[Start of Attachment]
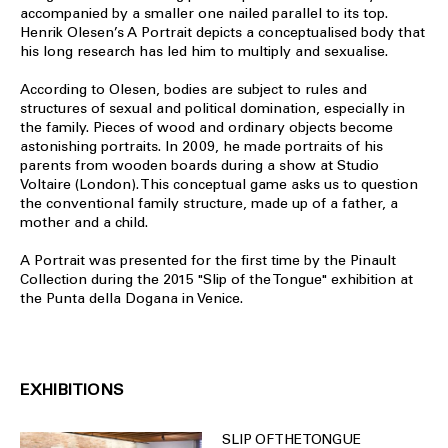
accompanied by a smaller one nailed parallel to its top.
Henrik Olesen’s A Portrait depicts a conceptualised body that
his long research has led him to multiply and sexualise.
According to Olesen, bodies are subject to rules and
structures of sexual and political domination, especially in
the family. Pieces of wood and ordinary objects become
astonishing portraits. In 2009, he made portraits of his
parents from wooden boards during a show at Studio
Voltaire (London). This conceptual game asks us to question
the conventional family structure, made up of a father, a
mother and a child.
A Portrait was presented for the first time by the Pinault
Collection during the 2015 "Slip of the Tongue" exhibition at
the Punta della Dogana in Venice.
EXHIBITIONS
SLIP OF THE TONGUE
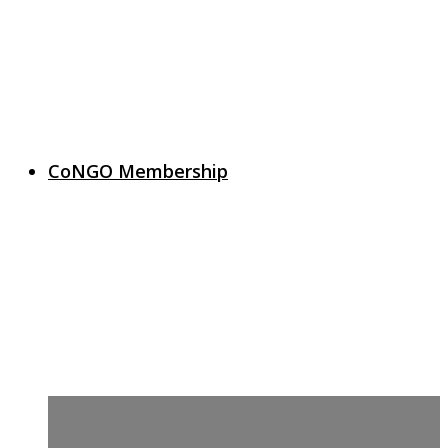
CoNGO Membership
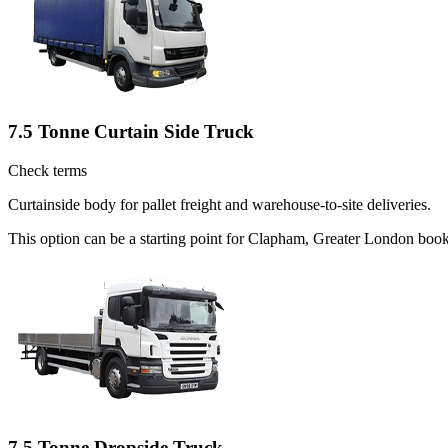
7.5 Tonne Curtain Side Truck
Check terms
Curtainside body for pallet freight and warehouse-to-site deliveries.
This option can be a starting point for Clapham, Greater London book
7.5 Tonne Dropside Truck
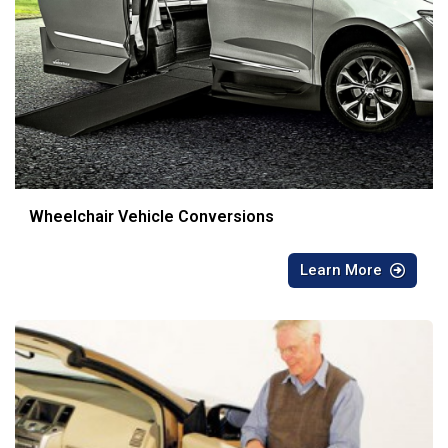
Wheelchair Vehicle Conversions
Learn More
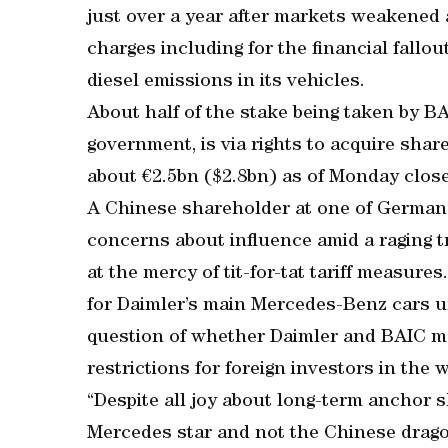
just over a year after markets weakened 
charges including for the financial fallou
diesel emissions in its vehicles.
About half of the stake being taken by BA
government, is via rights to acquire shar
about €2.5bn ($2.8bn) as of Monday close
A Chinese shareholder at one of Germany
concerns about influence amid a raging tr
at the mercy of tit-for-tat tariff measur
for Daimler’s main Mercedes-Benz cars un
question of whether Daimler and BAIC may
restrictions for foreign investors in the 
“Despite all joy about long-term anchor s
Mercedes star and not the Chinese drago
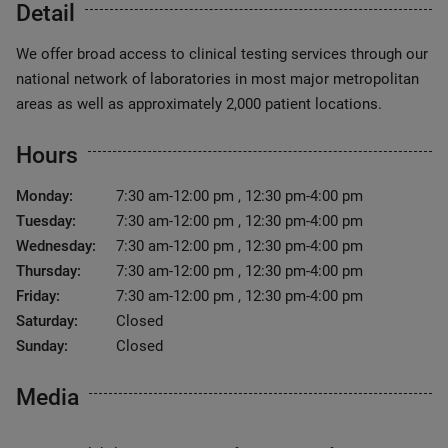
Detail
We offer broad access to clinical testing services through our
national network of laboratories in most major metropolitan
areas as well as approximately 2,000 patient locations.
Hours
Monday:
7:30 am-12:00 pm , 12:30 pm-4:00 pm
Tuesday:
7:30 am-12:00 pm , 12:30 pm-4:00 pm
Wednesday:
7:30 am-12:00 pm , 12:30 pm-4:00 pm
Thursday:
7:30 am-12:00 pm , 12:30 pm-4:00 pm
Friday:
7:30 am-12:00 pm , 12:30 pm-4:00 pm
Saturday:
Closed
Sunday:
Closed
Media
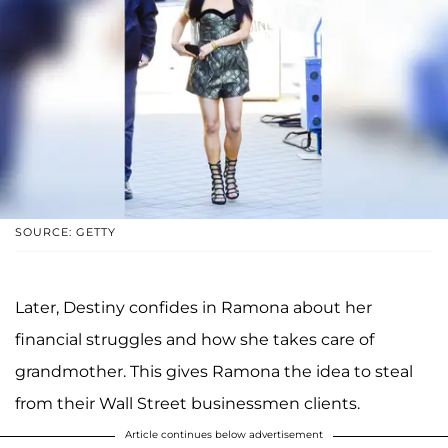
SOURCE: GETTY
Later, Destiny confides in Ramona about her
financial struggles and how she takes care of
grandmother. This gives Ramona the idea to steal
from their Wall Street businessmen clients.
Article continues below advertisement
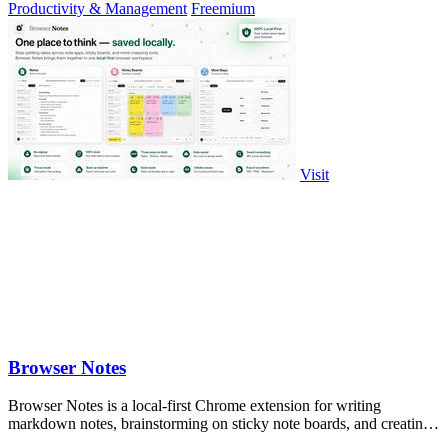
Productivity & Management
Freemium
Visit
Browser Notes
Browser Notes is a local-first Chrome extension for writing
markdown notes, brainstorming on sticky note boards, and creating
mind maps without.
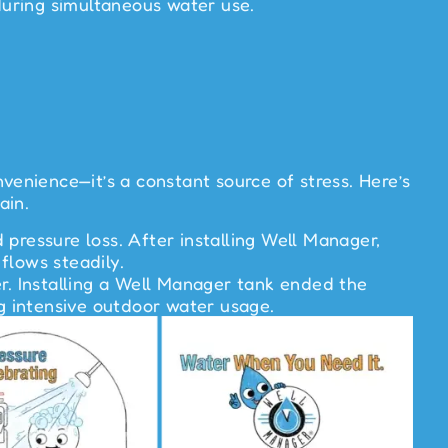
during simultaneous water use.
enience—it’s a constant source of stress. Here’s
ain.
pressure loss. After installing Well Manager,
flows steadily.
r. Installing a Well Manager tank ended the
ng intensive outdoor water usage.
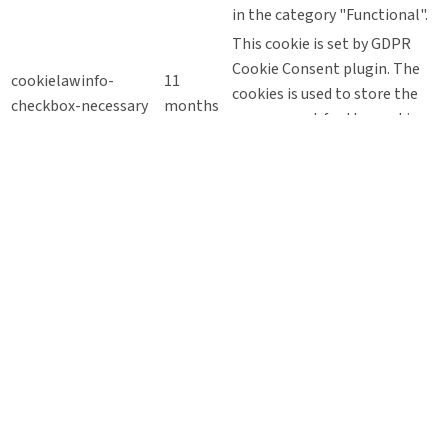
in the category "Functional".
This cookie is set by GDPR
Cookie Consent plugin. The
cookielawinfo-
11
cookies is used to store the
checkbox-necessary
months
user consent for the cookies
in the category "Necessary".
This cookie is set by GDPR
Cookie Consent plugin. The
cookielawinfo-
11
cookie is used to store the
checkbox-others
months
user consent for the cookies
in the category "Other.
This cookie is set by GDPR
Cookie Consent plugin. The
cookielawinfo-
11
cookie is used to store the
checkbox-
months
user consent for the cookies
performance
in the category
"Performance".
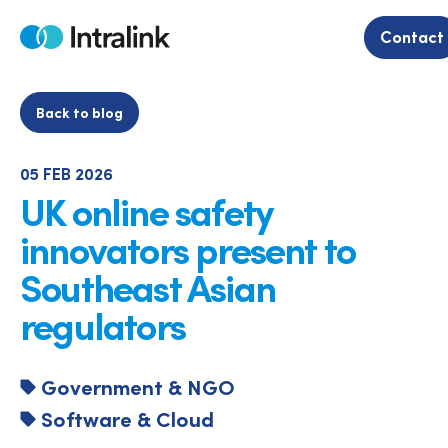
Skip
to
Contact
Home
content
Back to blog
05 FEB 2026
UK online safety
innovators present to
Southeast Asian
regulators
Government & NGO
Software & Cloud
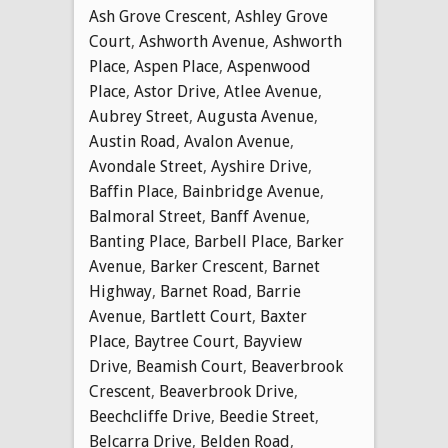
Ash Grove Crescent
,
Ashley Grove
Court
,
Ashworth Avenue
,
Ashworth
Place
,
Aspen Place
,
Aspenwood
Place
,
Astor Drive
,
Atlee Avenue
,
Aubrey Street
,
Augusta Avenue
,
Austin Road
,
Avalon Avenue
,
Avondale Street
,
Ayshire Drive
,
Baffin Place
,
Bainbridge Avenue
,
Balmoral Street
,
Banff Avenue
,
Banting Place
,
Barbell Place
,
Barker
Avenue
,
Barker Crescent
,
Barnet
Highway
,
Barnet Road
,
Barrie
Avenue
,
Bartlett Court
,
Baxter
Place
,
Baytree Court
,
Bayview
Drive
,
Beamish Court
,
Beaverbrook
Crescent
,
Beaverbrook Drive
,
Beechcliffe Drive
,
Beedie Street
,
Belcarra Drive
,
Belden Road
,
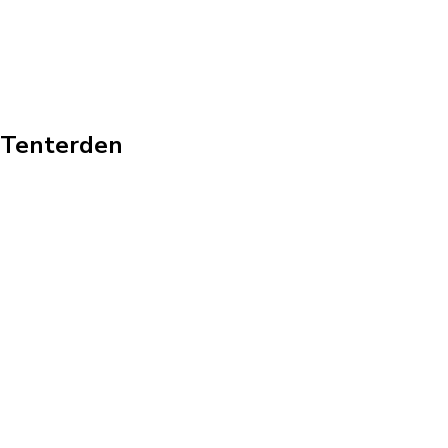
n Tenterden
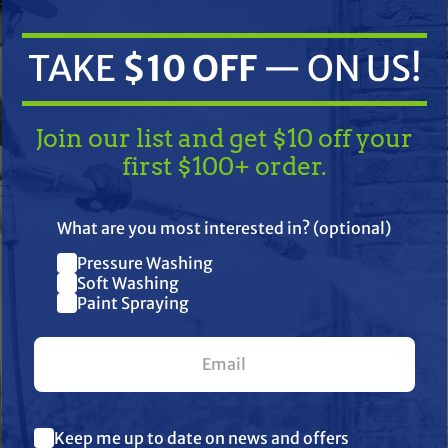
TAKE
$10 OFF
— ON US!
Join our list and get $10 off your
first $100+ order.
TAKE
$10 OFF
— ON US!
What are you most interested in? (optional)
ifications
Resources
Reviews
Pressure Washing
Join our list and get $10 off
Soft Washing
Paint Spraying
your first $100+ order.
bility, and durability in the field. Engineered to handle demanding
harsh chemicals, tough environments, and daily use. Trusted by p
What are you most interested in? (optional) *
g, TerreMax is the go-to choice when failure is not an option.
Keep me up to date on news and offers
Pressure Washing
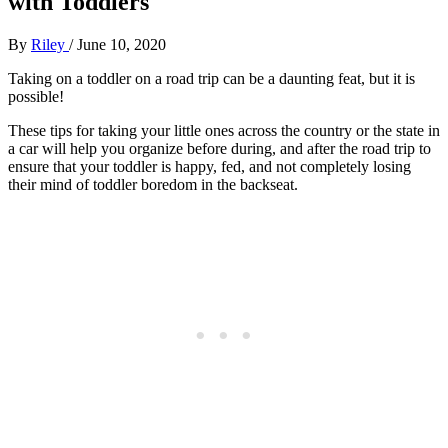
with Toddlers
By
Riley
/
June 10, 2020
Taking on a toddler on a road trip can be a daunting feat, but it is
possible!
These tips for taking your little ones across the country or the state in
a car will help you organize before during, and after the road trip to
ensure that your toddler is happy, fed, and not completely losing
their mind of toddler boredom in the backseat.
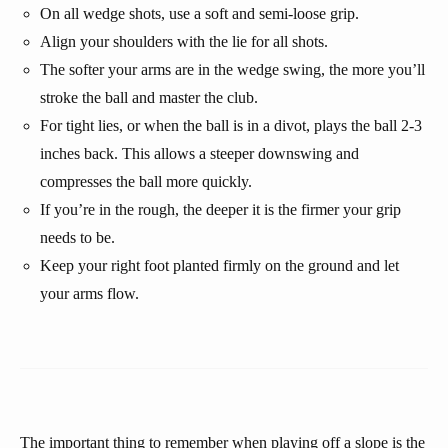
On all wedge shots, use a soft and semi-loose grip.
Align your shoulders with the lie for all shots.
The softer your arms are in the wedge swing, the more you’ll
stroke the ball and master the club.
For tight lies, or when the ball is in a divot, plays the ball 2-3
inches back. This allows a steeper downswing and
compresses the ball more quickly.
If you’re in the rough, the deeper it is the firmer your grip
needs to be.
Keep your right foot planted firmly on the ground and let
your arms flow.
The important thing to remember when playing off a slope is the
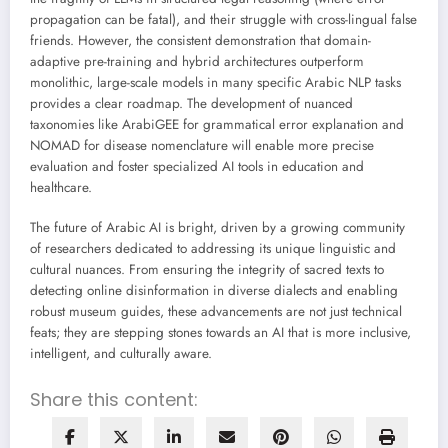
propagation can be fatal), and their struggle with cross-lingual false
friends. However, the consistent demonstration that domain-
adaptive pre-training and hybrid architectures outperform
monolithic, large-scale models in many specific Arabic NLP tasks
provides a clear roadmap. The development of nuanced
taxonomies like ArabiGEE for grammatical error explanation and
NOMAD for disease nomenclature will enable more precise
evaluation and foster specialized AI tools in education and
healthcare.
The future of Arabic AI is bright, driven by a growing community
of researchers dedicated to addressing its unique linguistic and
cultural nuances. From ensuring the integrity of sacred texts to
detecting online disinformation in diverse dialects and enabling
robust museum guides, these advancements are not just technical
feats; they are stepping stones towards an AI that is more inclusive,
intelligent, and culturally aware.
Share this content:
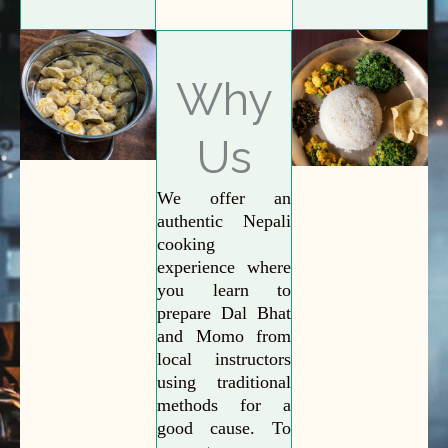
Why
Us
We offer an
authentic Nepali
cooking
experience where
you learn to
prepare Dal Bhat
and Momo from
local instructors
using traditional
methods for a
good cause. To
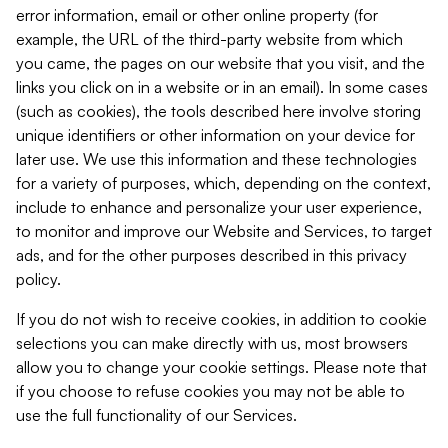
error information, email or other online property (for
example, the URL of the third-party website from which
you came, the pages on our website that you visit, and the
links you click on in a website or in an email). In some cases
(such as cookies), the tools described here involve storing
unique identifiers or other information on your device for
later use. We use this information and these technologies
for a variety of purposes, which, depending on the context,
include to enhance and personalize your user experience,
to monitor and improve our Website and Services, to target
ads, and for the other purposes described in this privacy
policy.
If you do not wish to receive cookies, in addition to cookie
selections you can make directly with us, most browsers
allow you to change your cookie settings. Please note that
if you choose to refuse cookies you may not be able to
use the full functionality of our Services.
[End of Attachment]
→ **WHAT THIS TASK INVOLVES**: Using the data above, return the lines from the one holding "EXHIBITIONS" through the one holding "just over a year after markets weakened" exactly, but not the pictures.

→ **RESPONSE**:
EXHIBITIONS
SLIP OF THE TONGUE
CoNGO Membership
7.5 Tonne Curtain Side Truck
Check terms
Curtainside body for pallet freight and warehouse-to-site deliveries.
This option can be a starting point for Clapham, Greater London book
7.5 Tonne Dropside Truck
Wheelchair Vehicle Conversions
Learn More
just over a year after markets weakened 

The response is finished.